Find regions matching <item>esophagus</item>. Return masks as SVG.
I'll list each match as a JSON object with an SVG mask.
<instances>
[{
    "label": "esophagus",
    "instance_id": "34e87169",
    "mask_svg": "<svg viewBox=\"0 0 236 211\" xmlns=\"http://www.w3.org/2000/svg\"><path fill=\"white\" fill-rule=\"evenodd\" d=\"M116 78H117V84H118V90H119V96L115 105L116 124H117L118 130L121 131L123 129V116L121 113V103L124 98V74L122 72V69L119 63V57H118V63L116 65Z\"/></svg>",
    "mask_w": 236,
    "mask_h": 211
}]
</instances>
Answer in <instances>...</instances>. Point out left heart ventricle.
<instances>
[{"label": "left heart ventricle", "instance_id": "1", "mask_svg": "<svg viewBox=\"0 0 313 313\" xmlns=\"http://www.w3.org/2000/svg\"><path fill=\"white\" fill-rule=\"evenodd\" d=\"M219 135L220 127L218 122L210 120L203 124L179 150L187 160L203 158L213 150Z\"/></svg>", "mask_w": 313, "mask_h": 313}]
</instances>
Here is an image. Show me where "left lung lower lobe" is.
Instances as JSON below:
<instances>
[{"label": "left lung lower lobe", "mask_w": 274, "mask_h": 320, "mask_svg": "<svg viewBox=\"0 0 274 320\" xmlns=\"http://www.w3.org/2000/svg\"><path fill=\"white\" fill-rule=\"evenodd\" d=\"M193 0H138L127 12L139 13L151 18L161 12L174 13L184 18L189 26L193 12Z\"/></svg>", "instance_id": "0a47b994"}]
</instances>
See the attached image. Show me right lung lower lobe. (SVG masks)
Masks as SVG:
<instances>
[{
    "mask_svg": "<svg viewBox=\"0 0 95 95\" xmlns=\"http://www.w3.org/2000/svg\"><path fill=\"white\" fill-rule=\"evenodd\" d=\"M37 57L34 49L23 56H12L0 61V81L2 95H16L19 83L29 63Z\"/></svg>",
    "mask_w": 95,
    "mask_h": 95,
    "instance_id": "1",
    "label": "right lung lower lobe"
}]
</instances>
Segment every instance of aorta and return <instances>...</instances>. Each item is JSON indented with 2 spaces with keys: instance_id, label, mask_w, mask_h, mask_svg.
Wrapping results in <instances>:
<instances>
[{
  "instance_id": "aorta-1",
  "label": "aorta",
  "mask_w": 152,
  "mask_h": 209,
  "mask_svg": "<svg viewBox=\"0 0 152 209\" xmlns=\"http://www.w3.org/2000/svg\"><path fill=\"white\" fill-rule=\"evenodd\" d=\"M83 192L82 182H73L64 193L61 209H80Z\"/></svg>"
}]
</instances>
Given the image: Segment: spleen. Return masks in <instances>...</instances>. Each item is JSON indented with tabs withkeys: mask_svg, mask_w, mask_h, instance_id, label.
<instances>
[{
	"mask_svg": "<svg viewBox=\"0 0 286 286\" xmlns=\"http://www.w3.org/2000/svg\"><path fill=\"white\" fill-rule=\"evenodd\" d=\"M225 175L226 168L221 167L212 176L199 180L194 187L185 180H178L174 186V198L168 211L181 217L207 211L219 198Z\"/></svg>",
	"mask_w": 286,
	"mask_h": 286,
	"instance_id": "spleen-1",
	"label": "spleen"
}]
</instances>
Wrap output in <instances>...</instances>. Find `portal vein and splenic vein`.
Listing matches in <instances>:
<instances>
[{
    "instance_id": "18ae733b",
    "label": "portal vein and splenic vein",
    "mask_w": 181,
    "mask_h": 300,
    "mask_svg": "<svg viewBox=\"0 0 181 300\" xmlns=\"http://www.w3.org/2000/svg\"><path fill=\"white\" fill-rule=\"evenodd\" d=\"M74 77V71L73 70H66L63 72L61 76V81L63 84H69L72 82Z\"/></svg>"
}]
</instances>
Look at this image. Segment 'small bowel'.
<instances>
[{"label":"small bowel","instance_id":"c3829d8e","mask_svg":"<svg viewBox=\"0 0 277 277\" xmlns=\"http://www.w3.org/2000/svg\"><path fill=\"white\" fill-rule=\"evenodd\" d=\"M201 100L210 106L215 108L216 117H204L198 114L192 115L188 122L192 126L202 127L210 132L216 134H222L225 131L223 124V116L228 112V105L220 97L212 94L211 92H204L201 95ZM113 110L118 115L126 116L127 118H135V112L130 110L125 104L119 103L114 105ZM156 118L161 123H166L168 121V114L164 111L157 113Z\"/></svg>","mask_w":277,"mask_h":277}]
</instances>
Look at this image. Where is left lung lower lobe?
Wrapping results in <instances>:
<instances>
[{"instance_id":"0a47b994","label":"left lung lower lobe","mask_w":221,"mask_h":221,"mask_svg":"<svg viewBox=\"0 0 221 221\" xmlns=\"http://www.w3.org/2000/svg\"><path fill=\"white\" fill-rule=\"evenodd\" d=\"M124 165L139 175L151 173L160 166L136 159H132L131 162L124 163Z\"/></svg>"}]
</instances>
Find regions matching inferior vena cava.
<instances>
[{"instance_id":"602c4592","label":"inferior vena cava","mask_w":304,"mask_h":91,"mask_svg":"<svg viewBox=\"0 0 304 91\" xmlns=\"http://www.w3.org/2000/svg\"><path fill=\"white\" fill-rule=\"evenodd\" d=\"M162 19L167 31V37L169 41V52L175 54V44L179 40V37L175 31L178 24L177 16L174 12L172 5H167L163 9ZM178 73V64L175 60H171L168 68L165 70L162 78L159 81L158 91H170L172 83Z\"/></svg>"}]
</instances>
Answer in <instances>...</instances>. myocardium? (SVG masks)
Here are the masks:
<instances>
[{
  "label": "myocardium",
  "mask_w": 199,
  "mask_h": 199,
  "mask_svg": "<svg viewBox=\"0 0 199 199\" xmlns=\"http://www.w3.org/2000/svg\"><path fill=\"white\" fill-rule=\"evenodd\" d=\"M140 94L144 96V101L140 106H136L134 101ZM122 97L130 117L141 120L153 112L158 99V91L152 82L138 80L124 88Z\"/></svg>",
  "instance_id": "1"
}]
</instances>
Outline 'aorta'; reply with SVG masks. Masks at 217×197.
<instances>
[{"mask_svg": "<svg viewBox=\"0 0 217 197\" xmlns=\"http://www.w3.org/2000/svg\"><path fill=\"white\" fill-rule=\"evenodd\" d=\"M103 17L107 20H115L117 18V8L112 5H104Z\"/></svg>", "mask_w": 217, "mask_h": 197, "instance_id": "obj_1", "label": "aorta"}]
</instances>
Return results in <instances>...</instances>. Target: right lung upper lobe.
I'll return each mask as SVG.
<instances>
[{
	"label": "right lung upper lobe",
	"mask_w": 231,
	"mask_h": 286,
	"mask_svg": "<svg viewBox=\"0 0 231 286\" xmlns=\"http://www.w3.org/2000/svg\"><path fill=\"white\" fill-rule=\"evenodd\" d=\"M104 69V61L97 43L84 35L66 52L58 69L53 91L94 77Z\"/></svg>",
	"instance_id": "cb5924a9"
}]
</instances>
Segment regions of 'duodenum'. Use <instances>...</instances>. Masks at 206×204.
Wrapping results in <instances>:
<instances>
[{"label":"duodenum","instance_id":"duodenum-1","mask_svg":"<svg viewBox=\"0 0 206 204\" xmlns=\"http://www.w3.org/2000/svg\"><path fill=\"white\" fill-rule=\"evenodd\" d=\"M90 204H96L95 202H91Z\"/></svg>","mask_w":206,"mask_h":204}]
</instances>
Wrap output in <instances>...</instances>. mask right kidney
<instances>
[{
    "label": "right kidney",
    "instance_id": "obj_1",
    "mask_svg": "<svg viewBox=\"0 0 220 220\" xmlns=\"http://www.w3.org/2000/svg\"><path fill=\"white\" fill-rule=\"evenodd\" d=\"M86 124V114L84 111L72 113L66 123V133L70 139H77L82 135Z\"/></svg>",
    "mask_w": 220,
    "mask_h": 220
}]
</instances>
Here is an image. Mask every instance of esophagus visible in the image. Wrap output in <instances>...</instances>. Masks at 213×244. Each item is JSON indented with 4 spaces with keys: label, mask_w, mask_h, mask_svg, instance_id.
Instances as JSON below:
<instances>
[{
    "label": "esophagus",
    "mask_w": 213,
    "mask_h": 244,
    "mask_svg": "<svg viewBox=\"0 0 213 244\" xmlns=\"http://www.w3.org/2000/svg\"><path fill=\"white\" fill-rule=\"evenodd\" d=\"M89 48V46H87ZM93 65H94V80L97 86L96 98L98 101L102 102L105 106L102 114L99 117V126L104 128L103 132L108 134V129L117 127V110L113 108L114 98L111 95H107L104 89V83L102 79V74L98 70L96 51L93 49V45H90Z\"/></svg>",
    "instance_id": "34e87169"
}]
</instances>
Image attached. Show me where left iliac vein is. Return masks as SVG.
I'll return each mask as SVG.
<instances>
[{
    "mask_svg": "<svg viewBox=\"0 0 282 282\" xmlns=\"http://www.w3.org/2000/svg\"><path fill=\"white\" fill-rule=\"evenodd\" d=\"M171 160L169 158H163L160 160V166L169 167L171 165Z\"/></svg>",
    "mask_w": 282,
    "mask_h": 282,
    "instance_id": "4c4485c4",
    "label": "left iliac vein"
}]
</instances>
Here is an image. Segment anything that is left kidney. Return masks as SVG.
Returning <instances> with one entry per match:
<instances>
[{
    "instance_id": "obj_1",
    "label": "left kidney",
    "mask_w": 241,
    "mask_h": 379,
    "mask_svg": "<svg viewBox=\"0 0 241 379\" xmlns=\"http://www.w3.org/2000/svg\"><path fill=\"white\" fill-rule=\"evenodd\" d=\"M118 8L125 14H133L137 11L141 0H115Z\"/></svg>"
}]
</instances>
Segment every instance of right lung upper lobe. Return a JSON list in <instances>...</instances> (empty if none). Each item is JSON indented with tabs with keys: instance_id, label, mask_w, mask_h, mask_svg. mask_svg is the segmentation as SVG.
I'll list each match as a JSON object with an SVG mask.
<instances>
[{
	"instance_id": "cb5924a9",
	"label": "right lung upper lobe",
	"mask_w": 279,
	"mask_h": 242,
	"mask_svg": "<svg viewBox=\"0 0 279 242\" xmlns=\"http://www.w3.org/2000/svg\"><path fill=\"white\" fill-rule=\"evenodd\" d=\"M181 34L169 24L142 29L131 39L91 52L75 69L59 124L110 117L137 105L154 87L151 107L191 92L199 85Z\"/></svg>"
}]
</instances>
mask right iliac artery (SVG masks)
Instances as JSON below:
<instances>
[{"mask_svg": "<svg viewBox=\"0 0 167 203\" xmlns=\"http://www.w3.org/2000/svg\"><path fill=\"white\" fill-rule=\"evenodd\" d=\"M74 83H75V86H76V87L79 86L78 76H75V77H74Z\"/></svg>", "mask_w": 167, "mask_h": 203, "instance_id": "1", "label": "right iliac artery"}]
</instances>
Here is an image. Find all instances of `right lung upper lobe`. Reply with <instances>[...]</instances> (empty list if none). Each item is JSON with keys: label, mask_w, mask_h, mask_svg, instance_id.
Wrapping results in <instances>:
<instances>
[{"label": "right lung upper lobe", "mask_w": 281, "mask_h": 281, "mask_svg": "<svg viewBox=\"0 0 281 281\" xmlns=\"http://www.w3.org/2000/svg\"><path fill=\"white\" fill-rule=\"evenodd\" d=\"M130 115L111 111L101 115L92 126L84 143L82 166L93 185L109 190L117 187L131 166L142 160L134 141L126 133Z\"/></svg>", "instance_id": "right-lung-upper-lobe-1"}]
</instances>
........
■ GOAL OF THE EXERCISE ■
Nothing but the lines from the one holding "mask right iliac artery (SVG masks)" through the last line of the data may be output, and each must match exactly.

■ RESULT ■
mask right iliac artery (SVG masks)
Instances as JSON below:
<instances>
[{"mask_svg": "<svg viewBox=\"0 0 167 203\" xmlns=\"http://www.w3.org/2000/svg\"><path fill=\"white\" fill-rule=\"evenodd\" d=\"M74 83H75V86H76V87L79 86L78 76H75V77H74Z\"/></svg>", "mask_w": 167, "mask_h": 203, "instance_id": "1", "label": "right iliac artery"}]
</instances>
Here is an image. Find all instances of `right lung upper lobe`. Reply with <instances>[...]</instances> (empty list if none). Each item is JSON with keys: label, mask_w, mask_h, mask_svg, instance_id.
Wrapping results in <instances>:
<instances>
[{"label": "right lung upper lobe", "mask_w": 281, "mask_h": 281, "mask_svg": "<svg viewBox=\"0 0 281 281\" xmlns=\"http://www.w3.org/2000/svg\"><path fill=\"white\" fill-rule=\"evenodd\" d=\"M130 115L111 111L101 115L92 126L84 143L82 166L93 185L109 190L117 187L131 166L142 160L134 141L126 133Z\"/></svg>", "instance_id": "right-lung-upper-lobe-1"}]
</instances>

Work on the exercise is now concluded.